In cases where the rate limit errors continue to occur, you can fix the issue by modifying the LokiStack custom resource (CR).

The LokiStack CR is not available on Grafana-hosted Loki. This topic does not apply to Grafana-hosted Loki servers.

Conditions
  • The Log Forwarder API is configured to forward logs to Loki.

  • Your system sends a block of messages that is larger than 2 MB to Loki. For example:

    "values":[["1630410392689800468","{\"kind\":\"Event\",\"apiVersion\":\
    .......
    ......
    ......
    ......
    \"received_at\":\"2021-08-31T11:46:32.800278+00:00\",\"version\":\"1.7.4 1.6.0\"}},\"@timestamp\":\"2021-08-31T11:46:32.799692+00:00\",\"viaq_index_name\":\"audit-write\",\"viaq_msg_id\":\"MzFjYjJkZjItNjY0MC00YWU4LWIwMTEtNGNmM2E5ZmViMGU4\",\"log_type\":\"audit\"}"]]}]}
  • After you enter oc logs -n openshift-logging -l component=collector, the collector logs in your cluster show a line containing one of the following error messages:

    429 Too Many Requests Ingestion rate limit exceeded
    Example Vector error message
    2023-08-25T16:08:49.301780Z  WARN sink{component_kind="sink" component_id=default_loki_infra component_type=loki component_name=default_loki_infra}: vector::sinks::util::retries: Retrying after error. error=Server responded with an error: 429 Too Many Requests internal_log_rate_limit=true
    Example Fluentd error message
    2023-08-30 14:52:15 +0000 [warn]: [default_loki_infra] failed to flush the buffer. retry_times=2 next_retry_time=2023-08-30 14:52:19 +0000 chunk="604251225bf5378ed1567231a1c03b8b" error_class=Fluent::Plugin::LokiOutput::LogPostError error="429 Too Many Requests Ingestion rate limit exceeded for user infrastructure (limit: 4194304 bytes/sec) while attempting to ingest '4082' lines totaling '7820025' bytes, reduce log volume or contact your Loki administrator to see if the limit can be increased\n"

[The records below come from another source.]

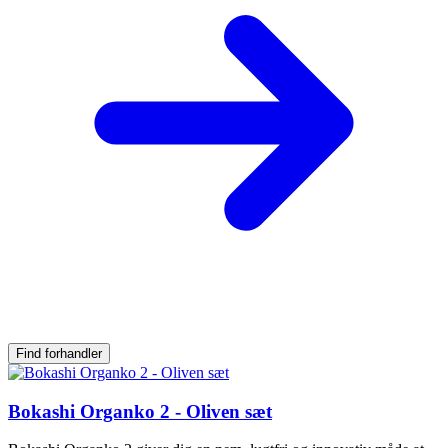
Find forhandler
Bokashi Organko 2 - Oliven sæt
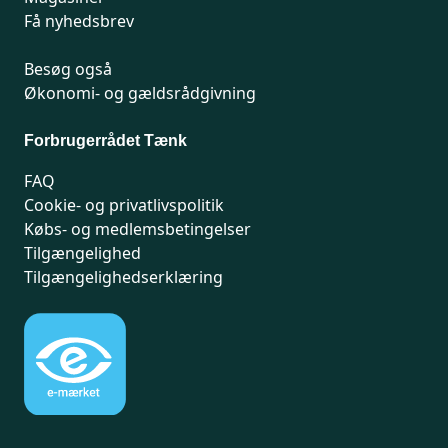
Få nyhedsbrev
Besøg også
Økonomi- og gældsrådgivning
Forbrugerrådet Tænk
FAQ
Cookie- og privatlivspolitik
Købs- og medlemsbetingelser
Tilgængelighed
Tilgængelighedserklæring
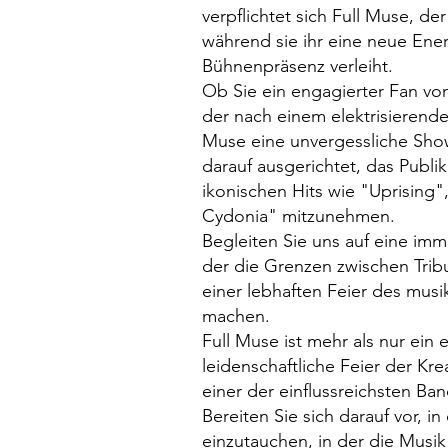
verpflichtet sich Full Muse, de
während sie ihr eine neue Ene
Bühnenpräsenz verleiht.
Ob Sie ein engagierter Fan vo
der nach einem elektrisierenden
Muse eine unvergessliche Show
darauf ausgerichtet, das Publi
ikonischen Hits wie "Uprising",
Cydonia" mitzunehmen.
Begleiten Sie uns auf eine imm
der die Grenzen zwischen Tri
einer lebhaften Feier des musi
machen.
Full Muse ist mehr als nur ein e
leidenschaftliche Feier der Kr
einer der einflussreichsten Ban
Bereiten Sie sich darauf vor, i
einzutauchen, in der die Musi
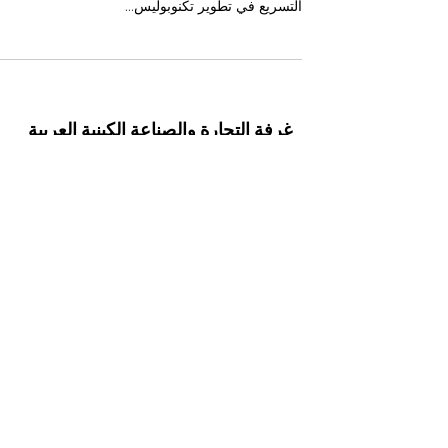
تُحقق كينيا تقدمًا كبيرًا في مسيرتها نحو التحول إلى قو
إقليمية في مجالات التكنولوجيا والتعليم، وذلك من خلا
التسريع في تطوير تكنوبوليس...
غرفة التجارة والصناعة الكينية العربية
المشتركة
The Joint Kenya-Arab Chamber of
Commerce and Industry JKACCI
استكشاف فرص الاستثمار المطلقة في مارزابيت:
بوابتك نحو النمو والازدهار
قبل 5 أيام
فتح آفاق المستقبل: فرص استثمارية هائلة وعوائد
واعدة في مقاطعة توركانا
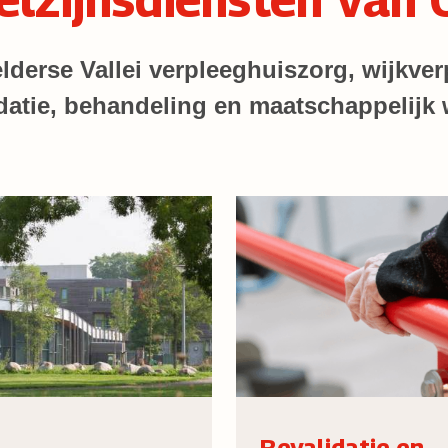
lderse Vallei verpleeghuiszorg, wijkver
datie, behandeling en maatschappelijk 
Revalidatie en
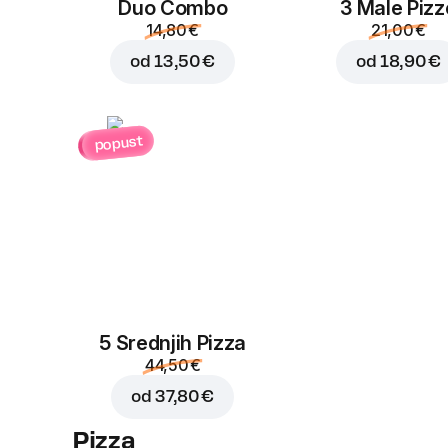
Duo Combo
3 Male Pizz
14,80 €
21,00 €
od
13,50 €
od
18,90 €
popust
5 Srednjih Pizza
44,50 €
od
37,80 €
Pizza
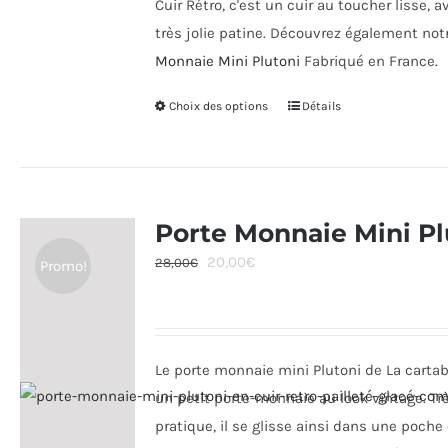
Cuir Rétro, c'est un cuir au toucher lisse, 
très jolie patine. Découvrez également no
Monnaie Mini Plutoni
Fabriqué en France.
Choix des options
Ce
Détails
produit
a
plusieurs
variations.
Porte Monnaie Mini Pl
Les
Le
Le
20,00
€
28,00
€
Promo!
options
prix
prix
peuvent
initial
actuel
être
était :
est :
choisies
Le porte monnaie mini Plutoni de La cartab
28,00€.
20,00€.
sur
un petit porte-monnaie au look vintage. Tr
la
pratique, il se glisse ainsi dans une poche
page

    The error is also visible on the receiving end. For example, in the LokiStack ingester pod:

    Example Loki ingester error message
    level=warn ts=2023-08-30T14:57:34.155592243Z caller=grpc_logging.go:43 duration=1.434942ms method=/logproto.Pusher/Push err="rpc error: code = Code(429) desc = entry with timestamp 2023-08-30 14:57:32.012778399 +0000 UTC ignored, reason: 'Per stream rate limit exceeded (limit: 3MB/sec) while attempting to ingest for stream
Procedure
  • Update the ingestionBurstSize and ingestionRate fields in the LokiStack CR:

    apiVersion: loki.grafana.com/v1
    kind: LokiStack
    metadata:
      name: logging-loki
      namespace: openshift-logging
    spec:
      limits:
        global:
          ingestion:
            ingestionBurstSize: 16 (1)
            ingestionRate: 8 (2)
    # ...
    1 The ingestionBurstSize field defines the maximum local rate-limited sample size per distributor replica in MB. This value is a hard limit. Set this value to at least the maximum logs size expected in a single push request. Single requests that are larger than the ingestionBurstSize value are not permitted.
    2 The ingestionRate field is a soft limit on the maximum amount of ingested samples per second in MB. Rate limit errors occur if the rate of logs exceeds the limit, but the collector retries sending the logs. As long as the total average is lower than the limit, the system recovers and errors are resolved without user intervention.